If the meaning of this story is exhausted by Jesus’ original intention – which had to do with showing up the Pharisees, represented by the elder brother, who withholds pity and compassion and demands the letter of the Jewish Law. That is the original intention of this parable and if Jowett is correct Scripture has only one meaning and that is the original intention of the author, well then – like the man said, “that’s all there is to it.” So what?
But as I have shown you “it was not so in the beginning.” The Church has ever at her disposal the wisdom of the Holy Spirit. She and all her children have an anointing. So lets apply the Church’s four-fold sense to this story. The first sense has to do with the original intention that was Jesus’ mission to stand up against the Pharisees and the wreckage they made of Israel’s religion. But let’s move on from there.

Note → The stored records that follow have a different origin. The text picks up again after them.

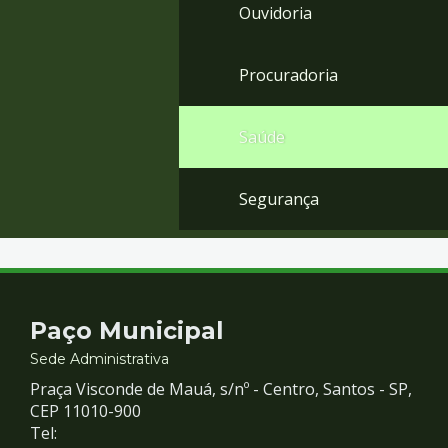
Ouvidoria
Procuradoria
Saúde
Segurança
Contato
Paço Municipal
e
Sede Administrativa
Praça Visconde de Mauá, s/nº - Centro, Santos - SP,
Redes
CEP 11010-900
Tel: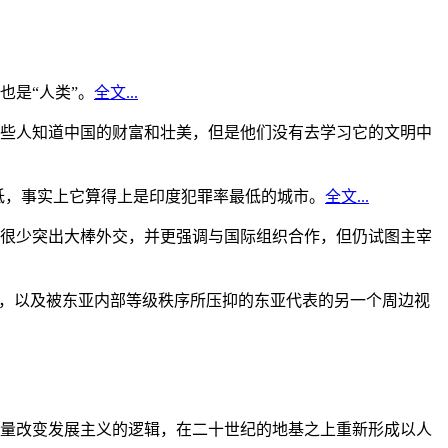
是“人类”。
全文...
些人知道中国的财富和壮美，但是他们没有去学习它的文明中
低，事实上它算得上是印度犯罪率最低的城市。
全文...
很少突出大棒外交，并更强调与国际组织合作，但仍试图主宰
角，以及被东亚内部等级秩序所压抑的东亚代表的另一个周边视
量改变发展主义的逻辑，在二十世纪的地基之上重新形成以人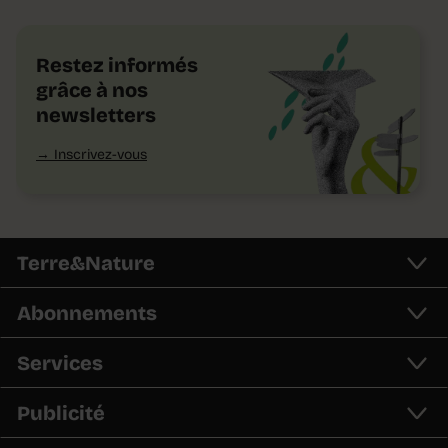
Restez informés
grâce à nos
newsletters
Inscrivez-vous
Terre&Nature
Abonnements
Services
Publicité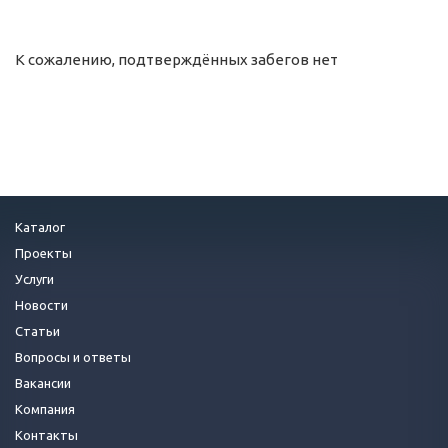
К сожалению, подтверждённых забегов нет
Каталог
Проекты
Услуги
Новости
Статьи
Вопросы и ответы
Вакансии
Компания
Контакты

The second level asks the question: What does this teach us about faith. What does this teach us to believe about God? The loving Father in this parable presents the Church with a symbol of God Almighty himself. His unstinted love. His plentiful mercy. Note that his self-assurance in his forgiveness and his kindness is manifested not only toward his repentant son. He also exhibits the same love and patience toward the elder brother who is the uncomprehending critic of his love. God comes to us offering his love and forgiveness way before we realize we need forgiving. He loves us before we love him or anyone else.
The third Sense of Scripture teaches us what we may hope for. We may hope, that is have sure confidence, that Jesus’ Father will be as loving and merciful to us as this loving Father was to his very different children. He goes to both of them when they are far off. I may expect that God the Father already sees me as I turn little by little his way to begin my trip home. Even when we seem far away from one another, he sees me and he loves me. Can I actually believe that God sees me from afar and as it were would run out to meet me? He loves me so much that he may throw his arms around my neck and kiss me and welcome me home?

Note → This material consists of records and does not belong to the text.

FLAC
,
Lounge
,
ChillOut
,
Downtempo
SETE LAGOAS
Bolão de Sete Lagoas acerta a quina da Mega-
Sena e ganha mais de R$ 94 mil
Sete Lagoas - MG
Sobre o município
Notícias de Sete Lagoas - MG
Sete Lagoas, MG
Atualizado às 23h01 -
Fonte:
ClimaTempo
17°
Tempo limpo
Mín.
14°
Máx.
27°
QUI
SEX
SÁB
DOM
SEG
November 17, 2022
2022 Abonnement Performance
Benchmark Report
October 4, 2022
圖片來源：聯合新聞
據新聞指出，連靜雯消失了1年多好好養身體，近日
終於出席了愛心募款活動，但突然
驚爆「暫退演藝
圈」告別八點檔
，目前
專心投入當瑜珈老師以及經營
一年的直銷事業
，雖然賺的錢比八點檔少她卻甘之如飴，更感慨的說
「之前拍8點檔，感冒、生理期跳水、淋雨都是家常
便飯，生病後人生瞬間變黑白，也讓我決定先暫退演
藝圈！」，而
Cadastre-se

The fourth Sense of Scripture teaches us how we ought to live. If I apply this to my behavior right now it means that I ought to not delay coming to God the Father. He loves me before I even realize that he loves me. But it also means that I ought to behave like God the Father. If I am extravagantly loved and welcomed back home by God the Father, I ought to be as loving and as welcoming as he is. And I ought to love the one who judges me for being open, loving and welcoming. The loving Father loved elder brother just as much as the prodigal. Even before the elder brother comprehends his sin, his Father leaves the celebration and cajoles his first born to come in and greet his long lost little brother.
So there you have it! And even that is not all there is to it! It is never-ending, vast and boundless as all God’s thoughts are! Our Texts are golden, our Texts are sweet as honey, our Texts are meat and God authored our Texts for us. And we will never exhausts its supply of treasure.